(Supplied data begins)
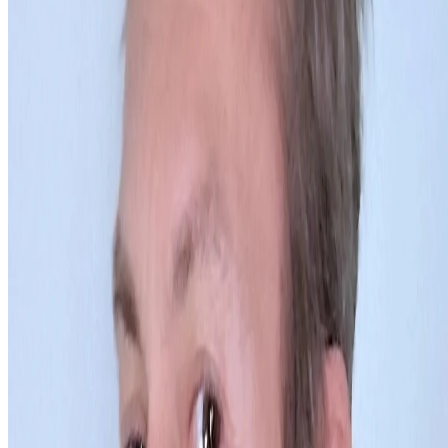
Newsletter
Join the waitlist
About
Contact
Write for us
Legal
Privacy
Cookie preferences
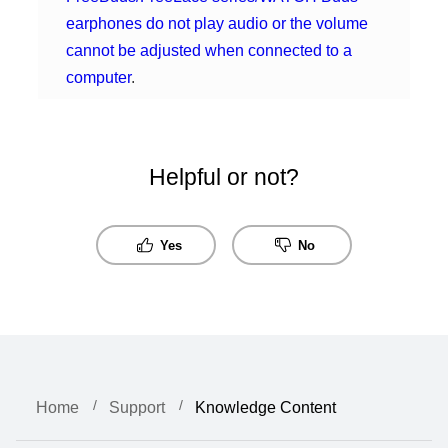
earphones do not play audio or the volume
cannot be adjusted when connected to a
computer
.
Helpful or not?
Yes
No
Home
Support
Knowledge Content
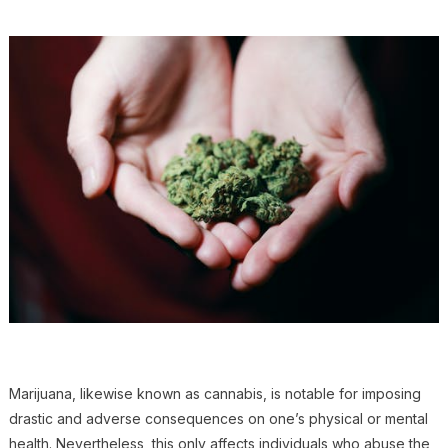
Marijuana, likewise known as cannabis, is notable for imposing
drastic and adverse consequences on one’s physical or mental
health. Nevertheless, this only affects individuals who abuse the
(Supplied data ends)
* _Directions_
All entries must be output unchanged, with every picture omitted.

* _Worked solution_
Newsletter
Join the waitlist
About
Contact
Write for us
Legal
Privacy
Cookie preferences
earphones do not play audio or the volume
cannot be adjusted when connected to a
computer
.
Helpful or not?
Yes
No
Home
Support
Knowledge Content
Marijuana, likewise known as cannabis, is notable for imposing
drastic and adverse consequences on one’s physical or mental
health. Nevertheless, this only affects individuals who abuse the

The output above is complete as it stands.